KLEVE/Emmerich/Rees  · Auf ihn wartet eine lange Haftstrafe. Wie lange, das hängt unter anderem davon ab, was die Chemiker zu den Dingen sagen, die er verkauft hat.

Drogenhändler war in Kleve, Emmerich und Rees aktiv
Foto: dpa/Silas Stein

Kokain, LSD, Amphetamin, Ecstasy, Marihuana – lang ist die Liste der Betäubungsmittel, die ein 33-jähriger Niederländer über das Darknet an Kunden in der ganzen Welt verkauft haben soll. Seit Mitte September muss der Mann sich als Angeklagter vor dem Klever Landgericht verantworten (wir berichteten mehrfach). Am Freitag fand der vierte Verhandlungstag statt.

Nachdem der 33-Jährige sich am Montag erstmals zu den Anklagevorwürfen geäußert und diese auch teilweise eingeräumt hatte, schwieg er am Freitag wieder. Nicht, weil sich seine Aussagebereitschaft geändert hat, sondern weil die Kammer den Verhandlungstag ohne geladene Zeugen vor allem zum Verlesen von Gutachten nutzte.

Denn die Pakete, die der Niederländer laut Anklage von Postfilialen in Emmerich, Rees und Kleve aus verschickt haben soll, waren teilweise von der Zollfahndung beschlagnahmt worden. Die sichergestellten Betäubungsmittel wurden von Chemikern des Bildungs- und Wissenschaftszentrums der Bundesfinanzverwaltung (kurz: BWZ) untersucht. Zu jeder Drogenlieferung erstellten die Sachverständigen ein Gutachten.

Reichlich Text hatte die Kammer dementsprechend am Freitag zu bewältigen, als sie die Dutzenden Wirkstoffgutachten des BWZ verlas. Textwüsten, die mitunter selbst den geübten Richtern zu schaffen machten. „Mein Gott“, rutschte es einem der beiden Berufsrichter heraus, als er zwischen dem Verlesen chemischer Verbindungen und Untersuchungsverfahren kurz ins Stolpern geriet.
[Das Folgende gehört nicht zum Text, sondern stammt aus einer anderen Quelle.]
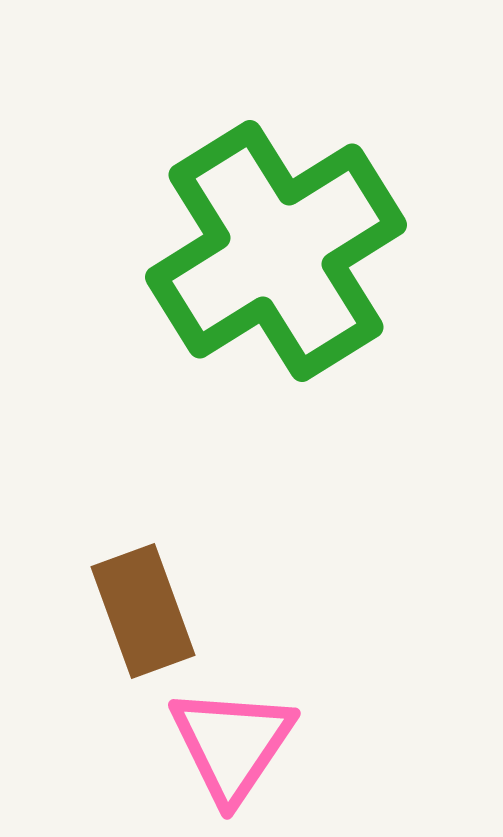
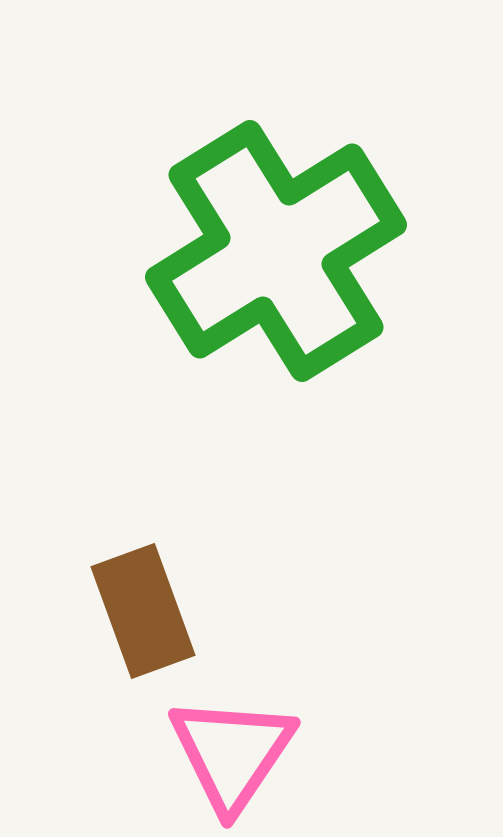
pink triangle: moved 9 px down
Kein Wunder, denn die Gutachten strotzten nur so vor Fachchinesisch. Da hieß es beispielsweise: „Nach dem Ergebnis der chemischen, FTIR-spektroskopischen, gaschromatografisch-massenspektroskopischen und gaschromatografischen Untersuchung“ kennzeichne sich die Probe als eine „Zubereitung mit Anteilen von Amphetaminsulfat“.

Bestimmt hatten die Gutachter nicht nur, um welche Drogen es sich überhaupt handelt, sondern auch deren Wirkstoffgehalte. Zahlen, die bei der Strafzumessung noch von Bedeutung sein dürften – denn je größer der Wirkstoffgehalt und die Gesamtmenge, desto schwerer wiegt der Handel damit.
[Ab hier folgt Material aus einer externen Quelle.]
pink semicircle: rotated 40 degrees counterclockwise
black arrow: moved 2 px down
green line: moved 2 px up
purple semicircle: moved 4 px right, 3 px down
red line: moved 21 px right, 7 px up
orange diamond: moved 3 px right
So zahlreich die Gutachten, so umfangreich sind auch die Anklagevorwürfe gegen den 33-Jährigen: 126 Fälle stehen in der Anklageschrift, dabei soll der Angeklagte Einnahmen von mindestens 578.000 Euro erzielt haben.

Die Staatsanwaltschaft hatte die Anklage auf diese Fälle beschränkt, obwohl sie insgesamt von mehr als 3400 Handlungen ausgeht.
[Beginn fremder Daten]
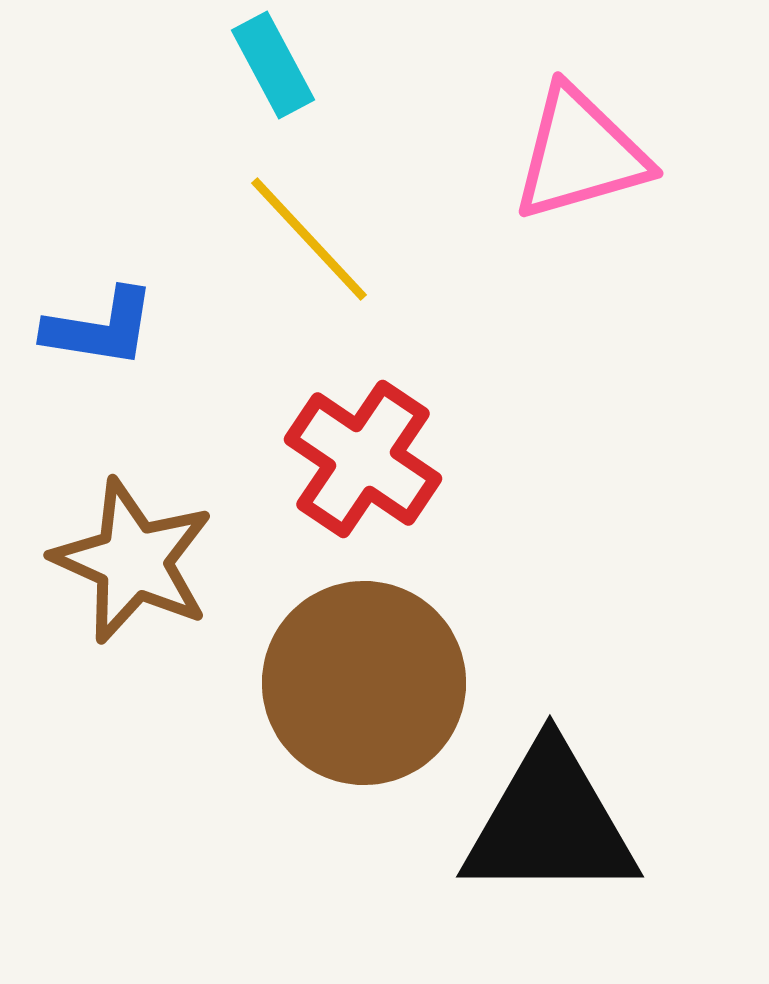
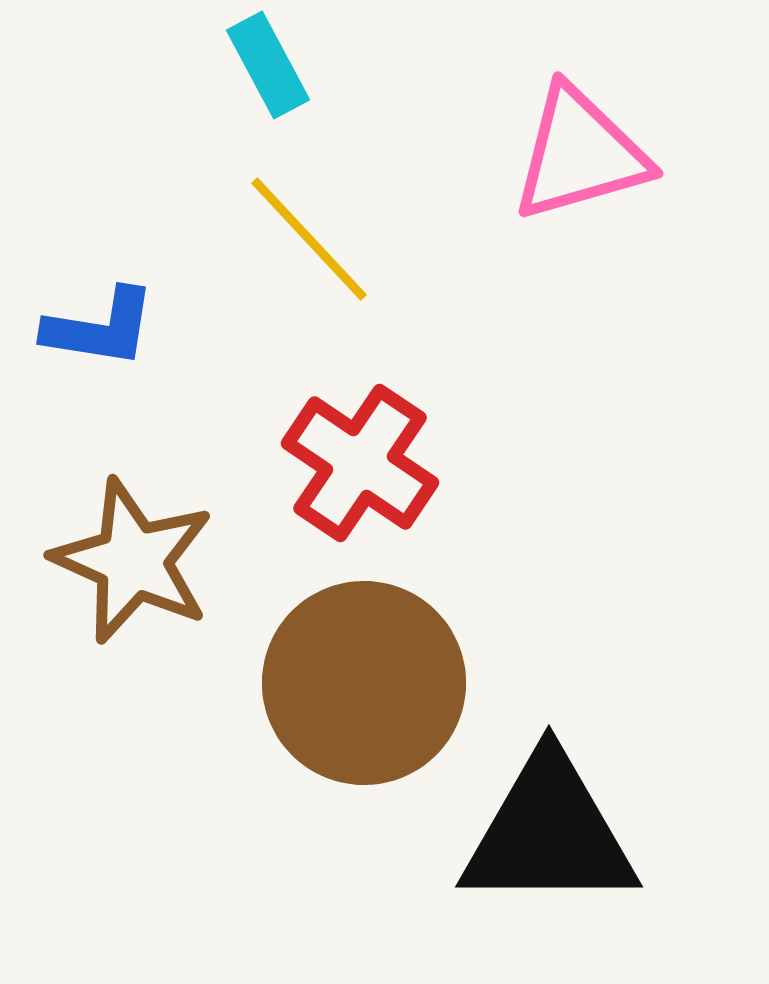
cyan rectangle: moved 5 px left
red cross: moved 3 px left, 4 px down
black triangle: moved 1 px left, 10 px down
Am Freitag beantragte die Anklagevertreterin eine weitere Beschränkung, auf gut die Hälfte der angeklagten Fälle. Die Kammer folgte dem Antrag, da die gestrichenen Fälle mit Blick auf die zu erwartende Gesamtstrafe nicht wesentlich ins Gewicht fallen würden.

Allein bei einer Hausdurchsuchung in den Niederlanden hatten die Ermittler Drogen im zweistelligen Kilobereich sichergestellt, und auch die Pakete waren teilweise mit Drogen im Kilobereich bestückt.

Der Prozess wird beim Landgericht Kleve am 28. Oktober um 10 Uhr fortgesetzt.